Rien n’a changé. Ou si peu. La moquette est toujours aussi moelleuse, les chambres aussi spacieuses et même si la piscine intérieure est en réfection et la salle de cinéma fermée pour travaux, les tarifs aussi onéreux – entre 6 500 et 12 000 euros par mois. A la résidence Les Bords de Seine, à Neuilly-sur-Seine (Hauts-de-Seine), fleuron du groupe Orpea, le décor est clinquant, mais la prise en charge des résidents demeure toujours aussi peu reluisante. C’est ce que met au jour un rapport de l’agence régionale de santé (ARS) d’Ile-de-France et du conseil départemental des Hauts-de-Seine, révélé par Le Journal du dimanche et auquel Le Monde a eu accès. Le constat sévère des deux tutelles découle d’une inspection inopinée des lieux, les 27 et 28 janvier, diligentée à la suite de la sortie du livre de Victor Castanet, Les Fossoyeurs (Fayard, 400 pages, 22,90 euros), enquête sur les pratiques d’optimisation financière du géant mondial des Ehpad.

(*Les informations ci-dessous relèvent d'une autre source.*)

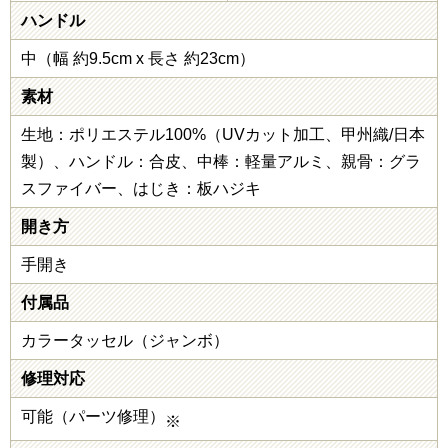
ハンドル
中（幅 約9.5cm x 長さ 約23cm）
素材
生地：ポリエステル100%（UVカット加工、甲州織/日本
製）、ハンドル：合皮、中棒：軽量アルミ、親骨：グラ
スファイバー、はじき：板ハジキ
開き方
手開き
付属品
カラータッセル（ジャンボ）
修理対応
可能（パーツ修理）
※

Les Bords de Seine, Ehpad du gotha, des bonnes familles et des personnalités en vue, est au cœur de l’ouvrage. L’auteur y rapporte, à partir de nombreux témoignages, des faits de maltraitance, commis entre 2016 et 2018.
L’ARS et le conseil départemental établissent la persistance, aujourd’hui, de dysfonctionnements qui « font courir des risques » aux résidents. Le rapport relève quatorze infractions au code de l’action sociale et des familles et formule dix-sept « remarques » pour sécuriser le quotidien des cent un pensionnaires.
Salariés absents ou manquants
« Le mode d’organisation du travail des équipes soignantes est de nature à affecter la qualité et la sécurité de la prise en charge des résidents », pointe le rapport. L’Ehpad de Neuilly se distingue – comme tous ceux du groupe Orpea – par un recours très important aux vacataires. Ils remplacent au pied levé des salariés absents ou manquants sans que les équipes en place aient le temps de les initier au fonctionnement des services ni aux habitudes des résidents.
Au second jour de leur inspection, le vendredi 28 janvier, l’ARS et le département ont constaté que huit salariés sur quatorze étaient en contrat à durée déterminée. Le même jour, sur six aides-soignantes diplômées au planning prévisionnel, trois étaient absentes, remplacées par des stagiaires. Sur deux étages de la résidence manquaient les deux aides-soignantes censées s’occuper de quarante-six résidents. Pour les suppléer, la direction a envoyé deux auxiliaires de vie, personnel non diplômé. Au moment de la toilette, ces auxiliaires aident souvent seules les résidents à se laver ou à s’habiller, alors que la réglementation veut qu’elles soient en binôme avec un soignant. A Neuilly, l’inspection a constaté qu’elles distribuent les médicaments bien que cette tâche incombe aux aides-soignantes.